:: Source data
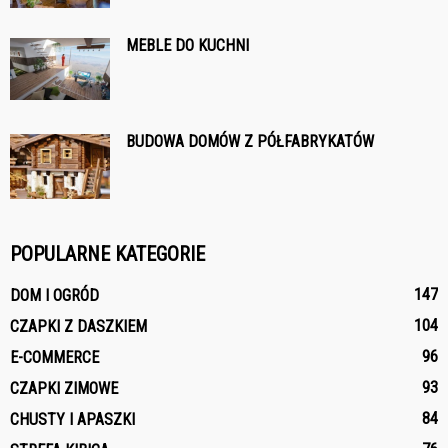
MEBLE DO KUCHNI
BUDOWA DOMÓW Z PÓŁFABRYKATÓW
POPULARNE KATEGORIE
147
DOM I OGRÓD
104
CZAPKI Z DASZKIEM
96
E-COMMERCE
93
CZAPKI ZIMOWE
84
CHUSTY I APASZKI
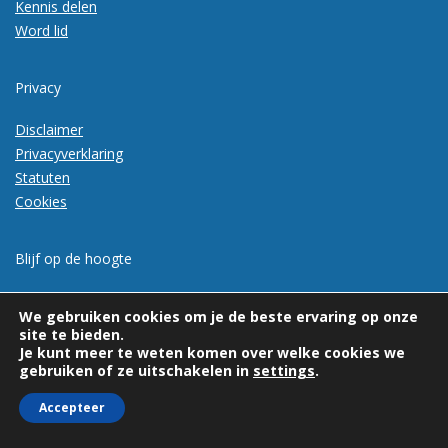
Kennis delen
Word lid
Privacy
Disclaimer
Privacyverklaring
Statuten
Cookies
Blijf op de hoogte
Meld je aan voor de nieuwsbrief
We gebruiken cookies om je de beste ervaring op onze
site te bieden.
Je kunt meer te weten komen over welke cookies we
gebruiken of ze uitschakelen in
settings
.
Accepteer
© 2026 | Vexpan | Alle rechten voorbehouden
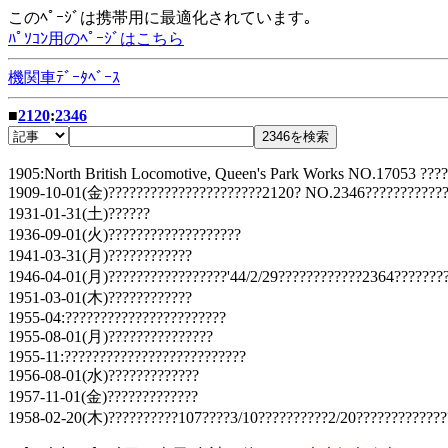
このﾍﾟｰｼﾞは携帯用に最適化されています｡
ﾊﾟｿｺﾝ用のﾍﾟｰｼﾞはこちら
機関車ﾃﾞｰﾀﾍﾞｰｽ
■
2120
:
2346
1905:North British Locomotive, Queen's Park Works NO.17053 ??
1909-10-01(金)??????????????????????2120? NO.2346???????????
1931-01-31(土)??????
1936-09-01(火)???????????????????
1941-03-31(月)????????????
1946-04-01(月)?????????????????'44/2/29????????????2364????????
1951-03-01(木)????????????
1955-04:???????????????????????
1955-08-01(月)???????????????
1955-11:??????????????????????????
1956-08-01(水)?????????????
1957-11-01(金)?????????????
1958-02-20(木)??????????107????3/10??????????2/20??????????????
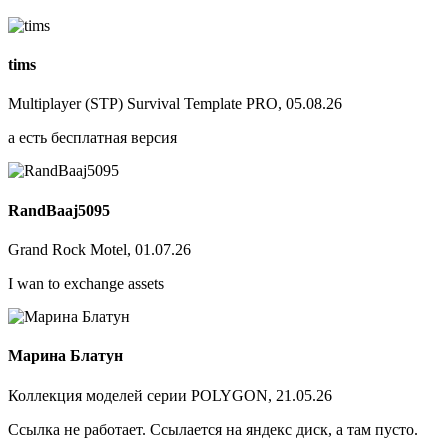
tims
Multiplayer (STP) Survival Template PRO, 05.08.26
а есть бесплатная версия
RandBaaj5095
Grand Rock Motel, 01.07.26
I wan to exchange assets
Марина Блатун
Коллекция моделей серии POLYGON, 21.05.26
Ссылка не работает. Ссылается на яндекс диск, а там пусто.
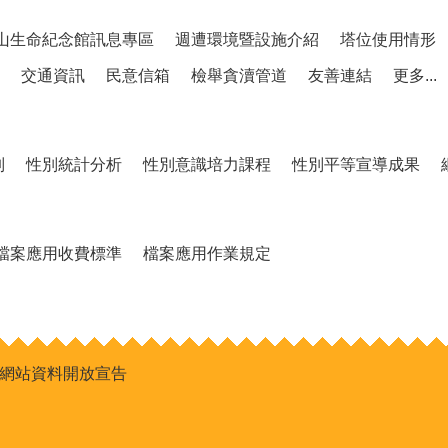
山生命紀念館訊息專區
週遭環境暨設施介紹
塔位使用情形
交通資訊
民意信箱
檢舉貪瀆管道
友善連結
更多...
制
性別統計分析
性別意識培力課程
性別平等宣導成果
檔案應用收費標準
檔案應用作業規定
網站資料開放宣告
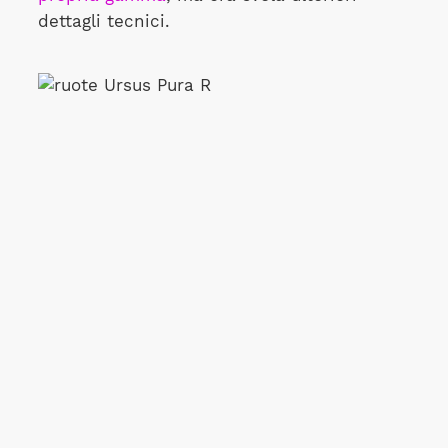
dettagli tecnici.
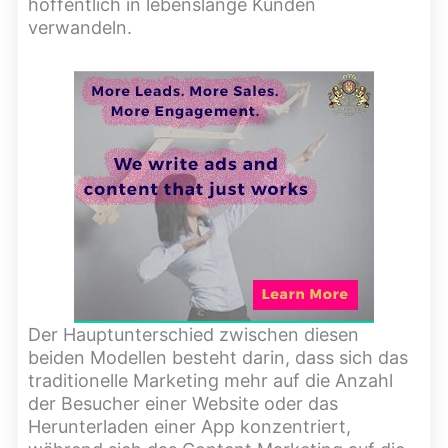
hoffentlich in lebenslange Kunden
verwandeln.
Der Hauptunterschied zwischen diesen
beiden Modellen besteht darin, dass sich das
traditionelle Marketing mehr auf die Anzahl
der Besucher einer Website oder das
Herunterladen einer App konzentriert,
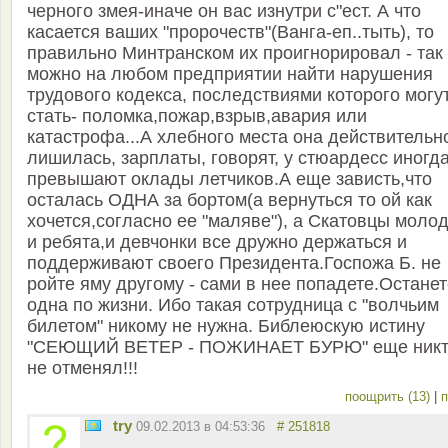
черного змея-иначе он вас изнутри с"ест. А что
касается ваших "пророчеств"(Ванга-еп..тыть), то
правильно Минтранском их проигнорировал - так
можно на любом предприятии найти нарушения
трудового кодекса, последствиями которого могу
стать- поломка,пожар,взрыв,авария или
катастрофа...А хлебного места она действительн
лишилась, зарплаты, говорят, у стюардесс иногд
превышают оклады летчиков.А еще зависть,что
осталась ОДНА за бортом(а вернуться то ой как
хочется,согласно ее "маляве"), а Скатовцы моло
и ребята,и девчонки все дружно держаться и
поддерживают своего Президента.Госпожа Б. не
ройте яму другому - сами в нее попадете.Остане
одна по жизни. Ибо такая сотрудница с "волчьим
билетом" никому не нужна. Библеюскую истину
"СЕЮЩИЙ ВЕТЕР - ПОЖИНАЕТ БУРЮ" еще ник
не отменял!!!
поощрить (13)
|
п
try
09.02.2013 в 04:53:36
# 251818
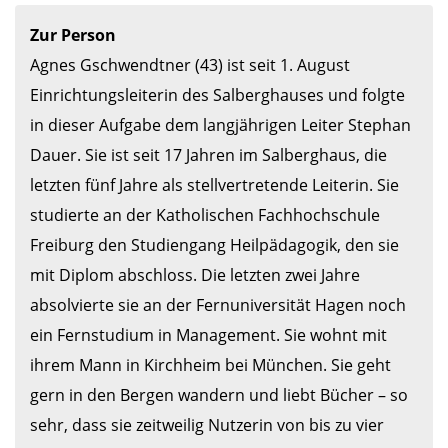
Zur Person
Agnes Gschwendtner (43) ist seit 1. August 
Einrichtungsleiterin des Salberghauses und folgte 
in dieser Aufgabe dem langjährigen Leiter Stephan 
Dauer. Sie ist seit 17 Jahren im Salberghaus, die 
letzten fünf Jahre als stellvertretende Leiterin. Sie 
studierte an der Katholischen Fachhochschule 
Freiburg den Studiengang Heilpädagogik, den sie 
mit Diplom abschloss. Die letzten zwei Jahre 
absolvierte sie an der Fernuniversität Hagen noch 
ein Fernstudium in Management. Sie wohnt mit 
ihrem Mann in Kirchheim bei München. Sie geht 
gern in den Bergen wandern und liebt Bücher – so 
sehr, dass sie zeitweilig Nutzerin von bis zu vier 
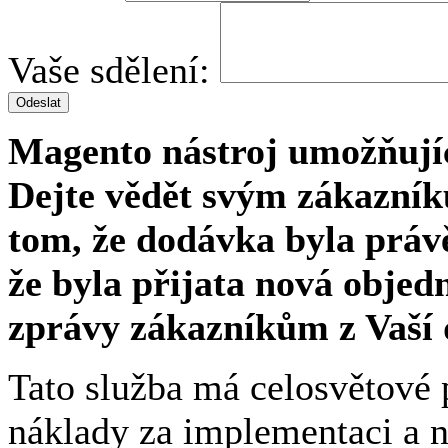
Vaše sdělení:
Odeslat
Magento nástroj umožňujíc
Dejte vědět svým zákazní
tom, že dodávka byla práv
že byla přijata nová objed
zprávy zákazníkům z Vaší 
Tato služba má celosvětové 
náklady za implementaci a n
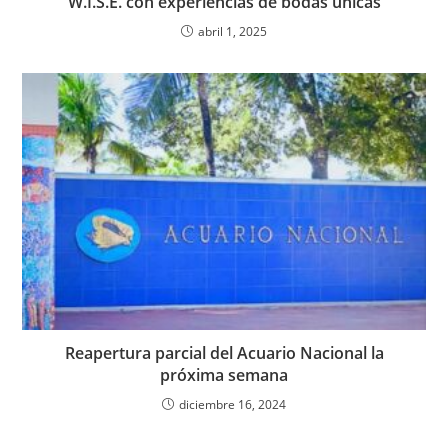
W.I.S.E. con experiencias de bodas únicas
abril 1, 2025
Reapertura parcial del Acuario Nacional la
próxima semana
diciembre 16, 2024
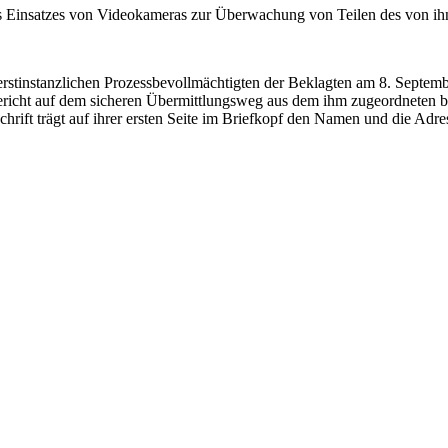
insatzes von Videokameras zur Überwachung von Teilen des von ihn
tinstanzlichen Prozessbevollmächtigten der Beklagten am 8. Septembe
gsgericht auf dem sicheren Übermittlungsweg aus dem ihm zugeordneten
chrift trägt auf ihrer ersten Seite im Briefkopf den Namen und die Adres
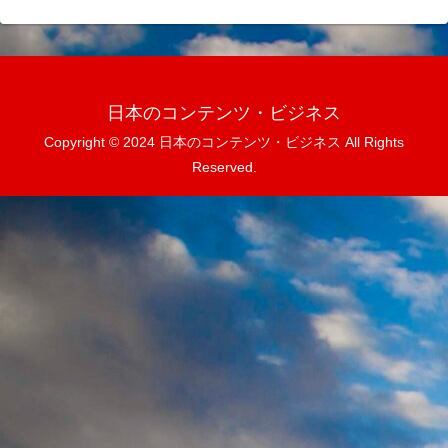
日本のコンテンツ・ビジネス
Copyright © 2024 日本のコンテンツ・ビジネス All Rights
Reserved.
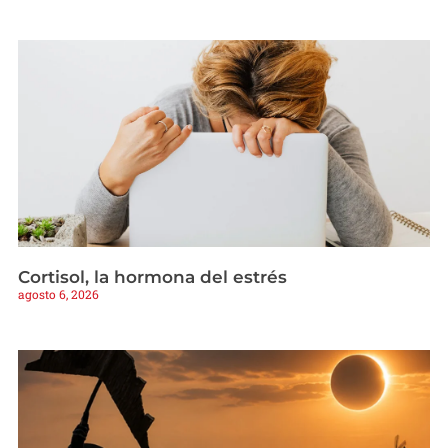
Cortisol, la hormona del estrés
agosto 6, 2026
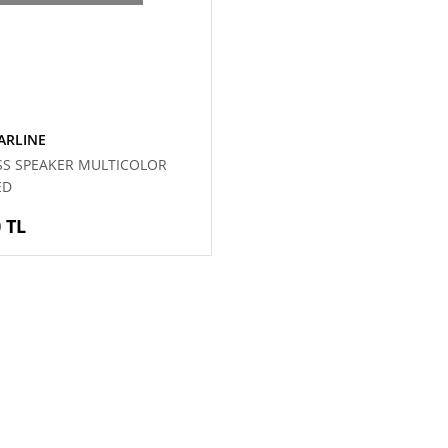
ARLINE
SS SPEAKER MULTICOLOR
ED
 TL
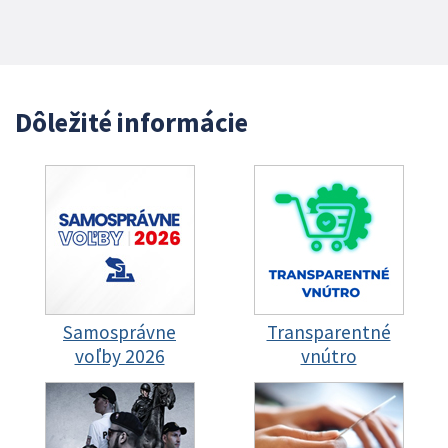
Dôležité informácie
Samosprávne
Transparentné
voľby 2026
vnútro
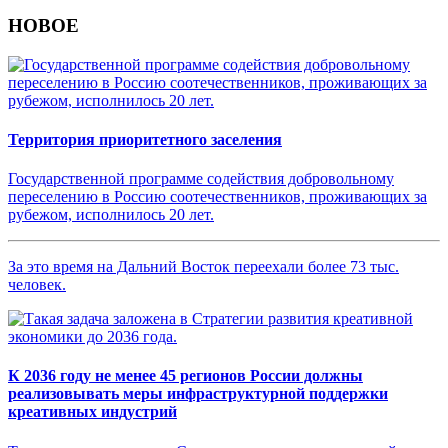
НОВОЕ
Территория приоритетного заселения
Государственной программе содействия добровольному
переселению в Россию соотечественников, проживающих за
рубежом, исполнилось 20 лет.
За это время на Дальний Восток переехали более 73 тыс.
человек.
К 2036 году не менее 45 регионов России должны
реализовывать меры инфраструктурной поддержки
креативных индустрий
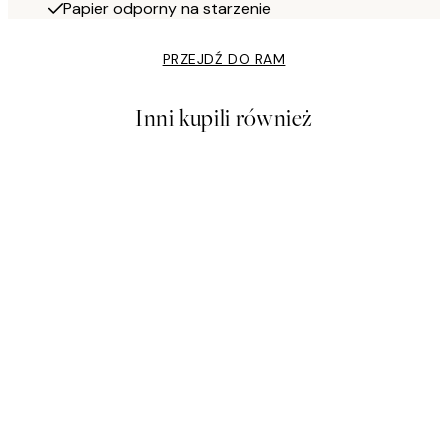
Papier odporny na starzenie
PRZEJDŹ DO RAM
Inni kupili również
::::
## Task requirements
Repeat the records in full, exactly as they appear, but with the pictures removed.

## Output for this task
MEBLE DO KUCHNI
BUDOWA DOMÓW Z PÓŁFABRYKATÓW
POPULARNE KATEGORIE
147
DOM I OGRÓD
104
CZAPKI Z DASZKIEM
96
E-COMMERCE
93
CZAPKI ZIMOWE
84
CHUSTY I APASZKI
Kennis delen
Word lid
Privacy
Disclaimer
Privacyverklaring
Statuten
Cookies
Blijf op de hoogte
Meld je aan voor de nieuwsbrief
We gebruiken cookies om je de beste ervaring op onze
site te bieden.
Je kunt meer te weten komen over welke cookies we
gebruiken of ze uitschakelen in
settings
.
Accepteer
© 2026 | Vexpan | Alle rechten voorbehouden
このﾍﾟｰｼﾞは携帯用に最適化されています｡
ﾊﾟｿｺﾝ用のﾍﾟｰｼﾞはこちら
機関車ﾃﾞｰﾀﾍﾞｰｽ
■
2120
:
2346
1905:North British Locomotive, Queen's Park Works NO.17053 ??
1909-10-01(金)??????????????????????2120? NO.2346???????????
1931-01-31(土)??????
1936-09-01(火)???????????????????
1941-03-31(月)????????????
1946-04-01(月)?????????????????'44/2/29????????????2364????????
1951-03-01(木)????????????
1955-04:???????????????????????
1955-08-01(月)???????????????
1955-11:??????????????????????????
1956-08-01(水)?????????????
1957-11-01(金)?????????????
1958-02-20(木)??????????107????3/10??????????2/20??????????????
tims
Multiplayer (STP) Survival Template PRO, 05.08.26
а есть бесплатная версия
RandBaaj5095
Grand Rock Motel, 01.07.26
I wan to exchange assets
Марина Блатун
Коллекция моделей серии POLYGON, 21.05.26
Ссылка не работает. Ссылается на яндекс диск, а там пусто.
山生命紀念館訊息專區
週遭環境暨設施介紹
塔位使用情形
交通資訊
民意信箱
檢舉貪瀆管道
友善連結
更多...
制
性別統計分析
性別意識培力課程
性別平等宣導成果
檔案應用收費標準
檔案應用作業規定
網站資料開放宣告
dettagli tecnici.
hoffentlich in lebenslange Kunden
verwandeln.
Der Hauptunterschied zwischen diesen
beiden Modellen besteht darin, dass sich das
traditionelle Marketing mehr auf die Anzahl
der Besucher einer Website oder das
Herunterladen einer App konzentriert,
черного змея-иначе он вас изнутри с"ест. А что
касается ваших "пророчеств"(Ванга-еп..тыть), то
правильно Минтранском их проигнорировал - так
можно на любом предприятии найти нарушения
трудового кодекса, последствиями которого могу
стать- поломка,пожар,взрыв,авария или
катастрофа...А хлебного места она действительн
лишилась, зарплаты, говорят, у стюардесс иногд
превышают оклады летчиков.А еще зависть,что
осталась ОДНА за бортом(а вернуться то ой как
хочется,согласно ее "маляве"), а Скатовцы моло
и ребята,и девчонки все дружно держаться и
поддерживают своего Президента.Госпожа Б. не
ройте яму другому - сами в нее попадете.Остане
одна по жизни. Ибо такая сотрудница с "волчьим
билетом" никому не нужна. Библеюскую истину
"СЕЮЩИЙ ВЕТЕР - ПОЖИНАЕТ БУРЮ" еще ник
не отменял!!!
поощрить (13)
|
п
try
09.02.2013 в 04:53:36
# 251818
Zur Person
Agnes Gschwendtner (43) ist seit 1. August 
Einrichtungsleiterin des Salberghauses und folgte 
in dieser Aufgabe dem langjährigen Leiter Stephan 
Dauer. Sie ist seit 17 Jahren im Salberghaus, die 
letzten fünf Jahre als stellvertretende Leiterin. Sie 
studierte an der Katholischen Fachhochschule 
Freiburg den Studiengang Heilpädagogik, den sie 
mit Diplom abschloss. Die letzten zwei Jahre 
absolvierte sie an der Fernuniversität Hagen noch 
ein Fernstudium in Management. Sie wohnt mit 
ihrem Mann in Kirchheim bei München. Sie geht 
gern in den Bergen wandern und liebt Bücher – so 
sehr, dass sie zeitweilig Nutzerin von bis zu vier 
Vaše sdělení:
Odeslat
Magento nástroj umožňujíc
Dejte vědět svým zákazní
tom, že dodávka byla práv
že byla přijata nová objed
zprávy zákazníkům z Vaší 
Tato služba má celosvětové 
náklady za implementaci a n
W.I.S.E. con experiencias de bodas únicas
abril 1, 2025
Reapertura parcial del Acuario Nacional la
próxima semana
diciembre 16, 2024
insatzes von Videokameras zur Überwachung von Teilen des von ihn
tinstanzlichen Prozessbevollmächtigten der Beklagten am 8. Septembe
gsgericht auf dem sicheren Übermittlungsweg aus dem ihm zugeordneten
chrift trägt auf ihrer ersten Seite im Briefkopf den Namen und die Adres
日本のコンテンツ・ビジネス
Copyright © 2024 日本のコンテンツ・ビジネス All Rights
Reserved.
Cortisol, la hormona del estrés
agosto 6, 2026
ARLINE
SS SPEAKER MULTICOLOR
ED
 TL
Dôležité informácie
Samosprávne
Transparentné
voľby 2026
vnútro
НОВОЕ
Территория приоритетного заселения
Государственной программе содействия добровольному
переселению в Россию соотечественников, проживающих за
рубежом, исполнилось 20 лет.
За это время на Дальний Восток переехали более 73 тыс.
человек.
К 2036 году не менее 45 регионов России должны
реализовывать меры инфраструктурной поддержки
креативных индустрий
Papier odporny na starzenie
PRZEJDŹ DO RAM
Inni kupili również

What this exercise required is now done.